Chemisorbed Oxygen on the Surface of Catalyst-Improved Cataluminescence Selectivity

It is a critical scientific challenge to improve the selectivity of cataluminescence (CTL). Chemisorbed oxygen on the surface of catalysts is one of the essential factors for catalytic oxidization of gaseous reactant molecules during the CTL process. Therefore, it is necessary to investigate the influence of chemisorbed oxygen on the CTL. There exists different chemisorbed oxygen content on the surface of Y2O3 and its precursor, layered rare-earth yttrium hydroxides (Y-NO3-LRHs). In this work, both of them were employed as catalyst models to catalytically oxidize common volatile organic compounds (VOCs) in order to explore the relationship between chemisorbed oxygen and CTL selectivity.
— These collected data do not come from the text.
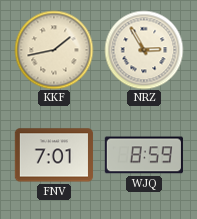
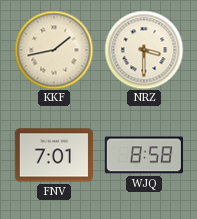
NRZ: 2:55 -> 3:30
WJQ: 8:59 -> 8:58
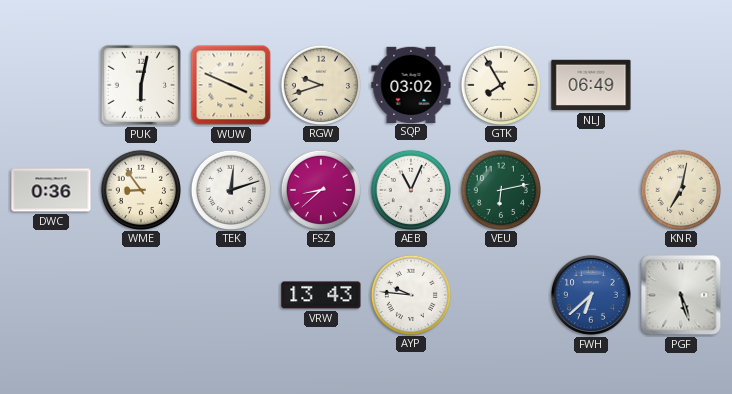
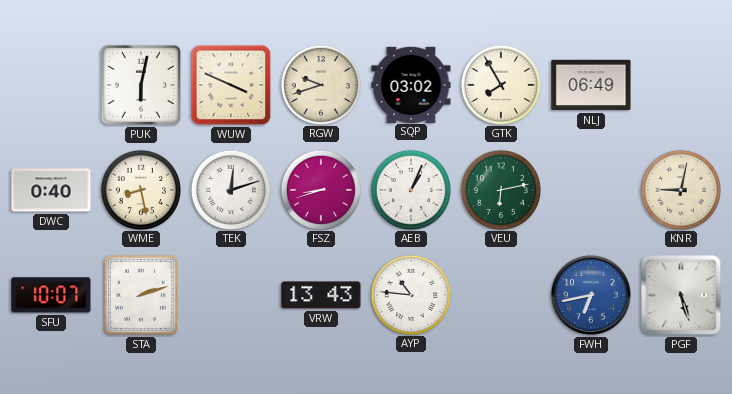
DWC: 0:36 -> 0:40
WME: 8:54 -> 8:28
FSZ: 8:38 -> 8:42
AEB: 11:04 -> 1:04
KNR: 7:02 -> 9:02
SFU: none -> 10:07
STA: none -> 2:12
AYP: 9:46 -> 10:46
FWH: 6:38 -> 6:43
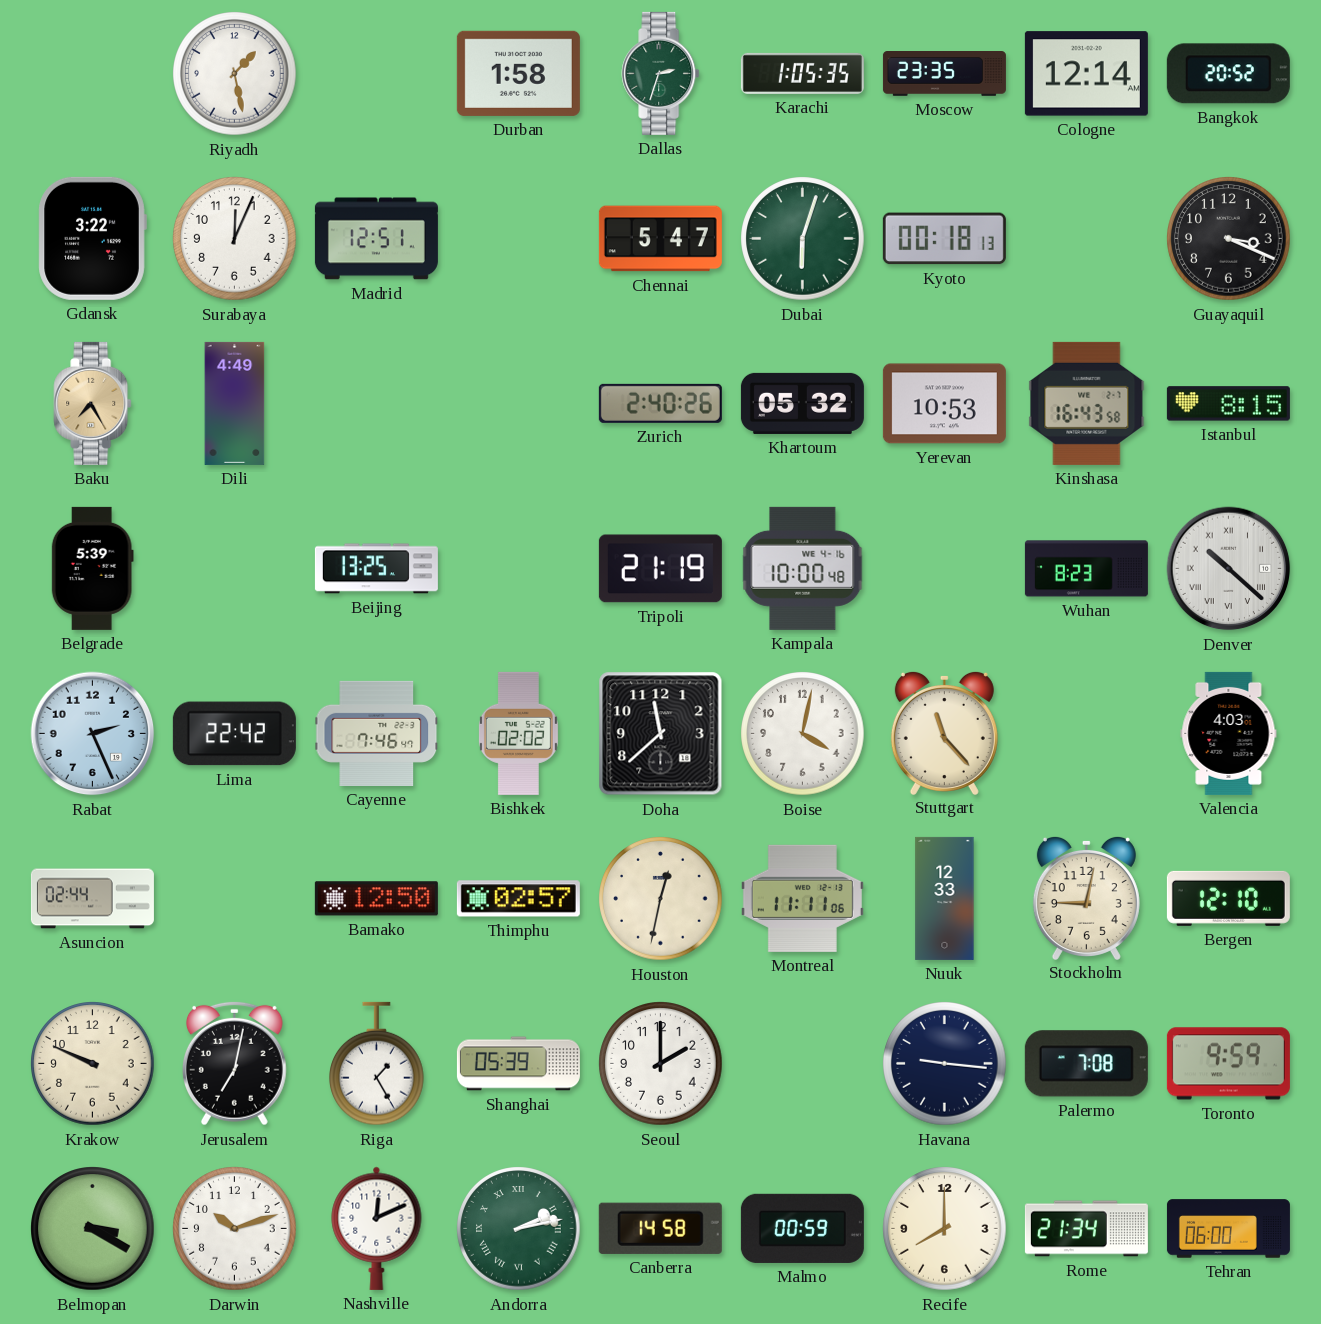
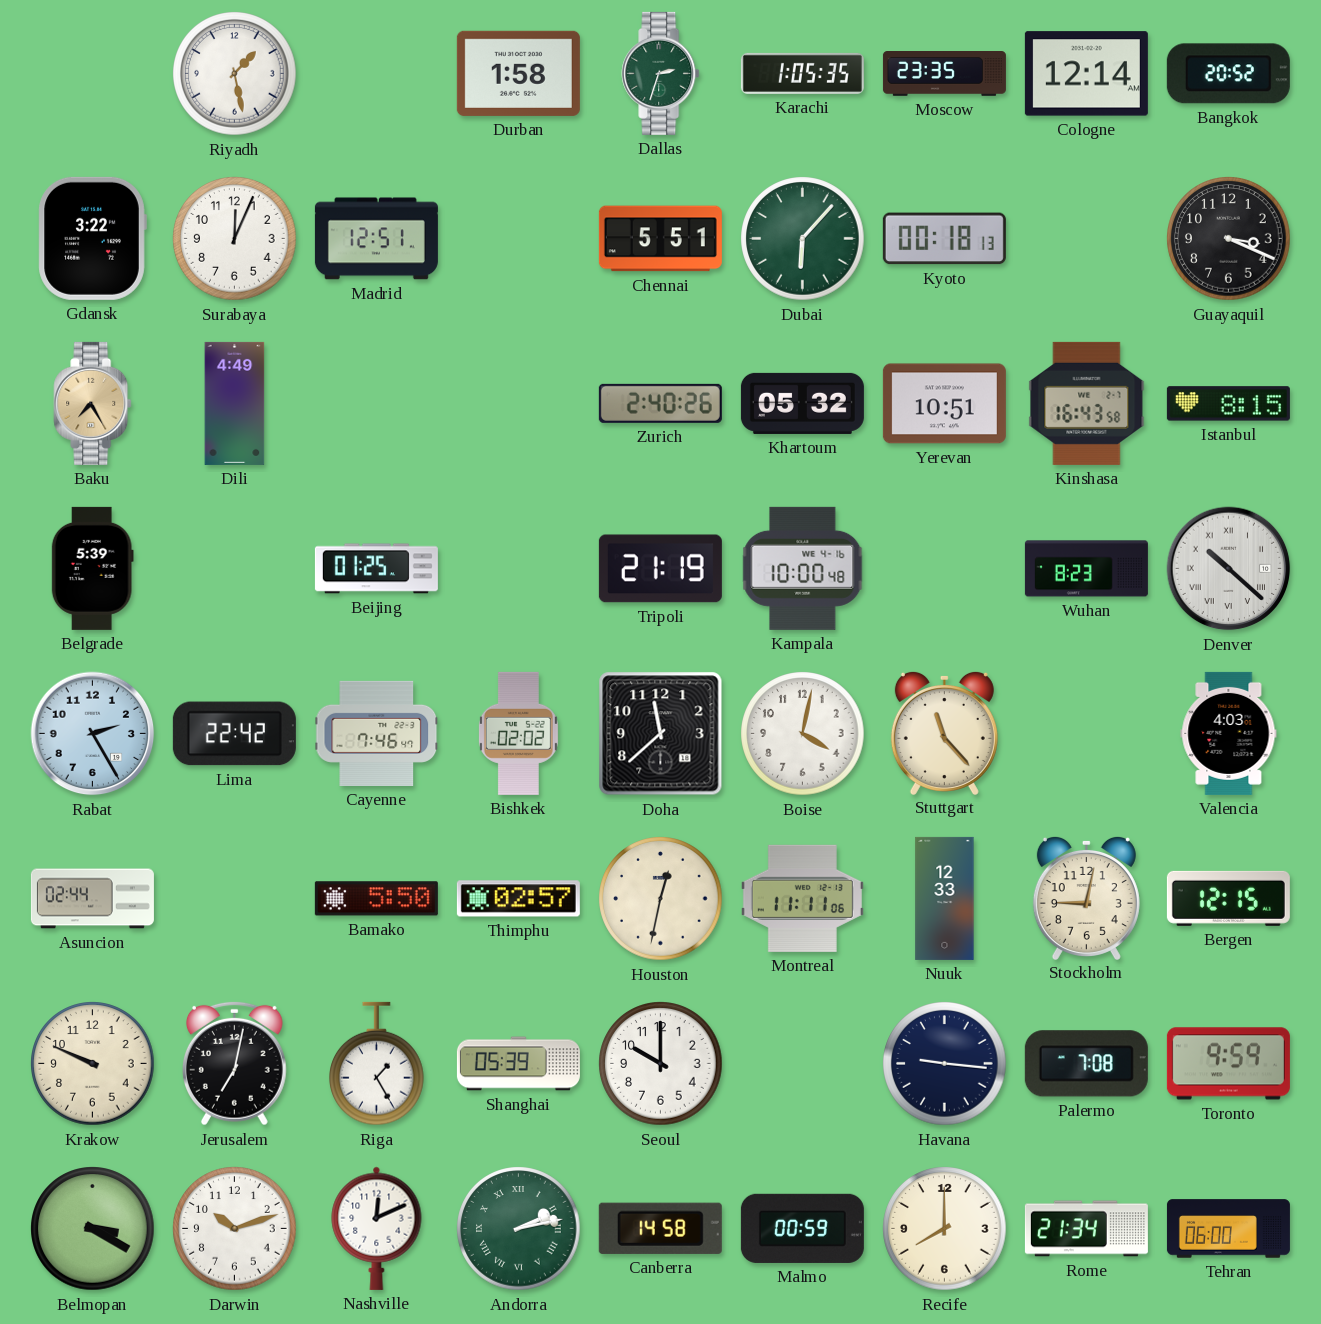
Chennai: 5:47 -> 5:51
Dubai: 6:03 -> 6:07
Yerevan: 10:53 -> 10:51
Beijing: 13:25 -> 01:25
Rabat: 2:26 -> 2:25
Bamako: 12:50 -> 5:50
Bergen: 12:10 -> 12:15
Seoul: 2:00 -> 10:00
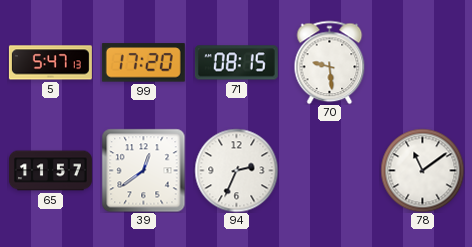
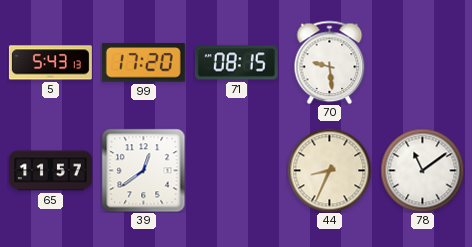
5: 5:47 -> 5:43
94: 2:34 -> none
44: none -> 8:34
It was found that LRHs demonstrated a superior selectivity toward ethyl ether in comparison with Y2O3. The mechanism study showed that only ethyl ether demonstrated the CTL behavior through the catalytical oxidation into CH3CHO* intermediates on the surface of LRHs, while no CTL emissions occurred for the other VOCs because the insufficient chemisorbed oxygen of LRHs was incapable of oxidizing these VOCs into CO2* intermediates. In addition, the luminescent rare-earth Eu3+ ions were doped in Y-NO3-LRHs to further improve the CTL intensity of ethyl ether through the efficient energy transfer between CH3CHO* intermediates and Eu3+ ions. Our work opens up a new route to improve CTL selectivity by tuning the chemisorbed oxygen on the surface of catalysts, different from the previous strategies of exploiting new solid catalysts or decreasing CTL reaction temperature.